This project is part of the Udacity Azure ML Nanodegree. In this project, I built and optimized an Azure ML pipeline using the Python SDK, a provided Scikit-learn logistic regression model and Azure HyperDrive. This HyperDrive optimized model was then compared to an Azure AutoML run to determine which method produced the most accurate model.
In 1-2 sentences, explain the problem statement: e.g "This dataset contains data about... we seek to predict..." The dataset for this project can be found on the UCI Machine Learning repository. The data is a collection of data points related to the direct marketing efforts of a Portugese bank as it attempted to sell a product, in this case a term deposit, to its customers over the phone. We seek to predict whether a customer accepted the bank's product offer or not (variable y).
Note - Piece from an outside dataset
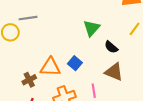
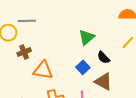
blue square: (75, 63) -> (83, 67), moved
brown cross: (29, 80) -> (24, 52), moved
This is a classification task.
In 1-2 sentences, explain the solution: e.g. "The best performing model was a ..." The best performing model was a VotingEnsemble model produced by Azure AutoML with an accuracy of: 91.772% from run Id: AutoML_c4580b80-2401-4a12-8df3-0dccd3a4570d_103
The accuracy of the SciKit-Learn logistic regression model was very similar, with an accuracy of: 91.183% from run Id: HD_a832a5c4-7c1c-4ac0-b1fd-f3c81ecc34e3_0 with the following metrics: Best Metrics: {'Regularization Strength:': 1.0, 'Max iterations:': 20, 'accuracy': 0.9118361153262519}
Explain the pipeline architecture, including data, hyperparameter tuning, and classification algorithm.
PIPELINE ARCHITECTURE The pipeline architecture used for this project included a SciKit-Learn model optimized with HyperDrive and an AutoML model that automatically generated and evaluated various classification models.
The SciKit-Learn Logistic Regression model was defined in a train.py file and then fed to the HyperDrive with a set of discrete hyperparameters to run. Within the train.py file, TabularDatasetFactory was used to import the banking data, then a custom data cleaning function was called on the data before splitting it into train and test sets and sending it to the Logistic Regression model. HyperDrive attempted to optimize the model by using various values for C (the inverse of the regularization strength) and max_iter (the maximum number of iterations to test). The python SDK inside a Notebook file was used to provision a ComputerCluster, configure and run HyperDrive to test various C and max_iter combinations and then save the best model that was found. RandomParameterSampling and a Bandit early terminiation policy were used to reduce the optimization time and cost.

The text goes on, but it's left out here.